Exercise details:
The required output is the exact sequence of lines from the line holding "Le deuxième tweet qui a serv" to the end of the records, inclusive.
- Opening Delimiter -
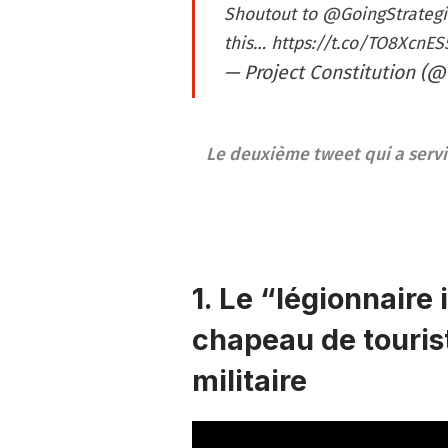
Shoutout to
@GoingStrategi
this…
https://t.co/TO8XcnES
— Project Constitution (@
Le deuxième tweet qui a serv
1. Le “légionnaire 
chapeau de touris
militaire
- Closing Delimiter -
Finished exercise:
Le deuxième tweet qui a serv
1. Le “légionnaire 
chapeau de touris
militaire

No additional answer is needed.